If X^2 is zero then either X is zero, or X^2 is the minimal poly of X, and in particular divides its characteristic polynomial, which implies that the char poly has 0 constant term, but the constant term is +/- the trace of X. No need to invoke a choice of basis.

 

[jostpuur]

If X^2 is zero then either X is zero, or X^2 is the minimal poly of X, and in particular divides its characteristic polynomial, which implies that the char poly has 0 constant term, but the constant term is +/- the trace of X. No need to invoke a choice of basis.

Okey, no need for change of basis if you know lot of linear algebra! I think I'll skip the proof of Cayley-Hamilton theorem for now, http://en.wikipedia.org/wiki/Cayley–Hamilton_theorem, because it looks too unpleasant.

 

[jostpuur]

wait a minute... why is the constant term of the characteristic polynomial plus or minus the trace?

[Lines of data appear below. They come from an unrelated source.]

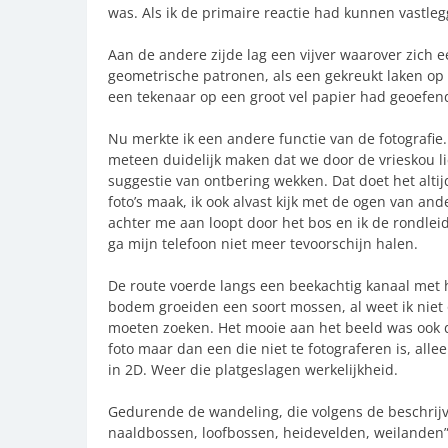
was. Als ik de primaire reactie had kunnen vastleg
Aan de andere zijde lag een vijver waarover zich ee
geometrische patronen, als een gekreukt laken op
een tekenaar op een groot vel papier had geoefend
Nu merkte ik een andere functie van de fotografie
meteen duidelijk maken dat we door de vrieskou li
suggestie van ontbering wekken. Dat doet het altijd
foto’s maak, ik ook alvast kijk met de ogen van and
achter me aan loopt door het bos en ik de rondleid
ga mijn telefoon niet meer tevoorschijn halen.
De route voerde langs een beekachtig kanaal met h
bodem groeiden een soort mossen, al weet ik niet
moeten zoeken. Het mooie aan het beeld was ook d
foto maar dan een die niet te fotograferen is, alle
in 2D. Weer die platgeslagen werkelijkheid.
Gedurende de wandeling, die volgens de beschrijv
naaldbossen, loofbossen, heidevelden, weilanden”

For example $$\textrm{tr}(1_{2\times 2})=2$$, but

$$\textrm{det}(1_{2\times 2}-\lambda) = \lambda^2 - 2\lambda + 1$$

 

[matt grime]

Duh. Idiot. It is the coefficient of the second highest term that is the trace (or minus the trace). It is the determinant that is the constant coefficient. Sorry. Stick with the e-values all being zero, hence the sum being zero, and thus the trace is zero.

 

[DavidWhitbeck]

That was slick Matt. Any eigenvalue has to be zero (since any e-vector of X is an e-vector of X^2), so the characteristic polynomial is just $$\lambda^n$$ and both the trace and the determinant must vanish.

 

[trambolin]

The argument is easier if you consider a nilpotent matrix with index 2 (or 1 depending on the definition of nilpotency index). Proof is immediate.

http://en.wikipedia.org/wiki/Nilpotent_matrix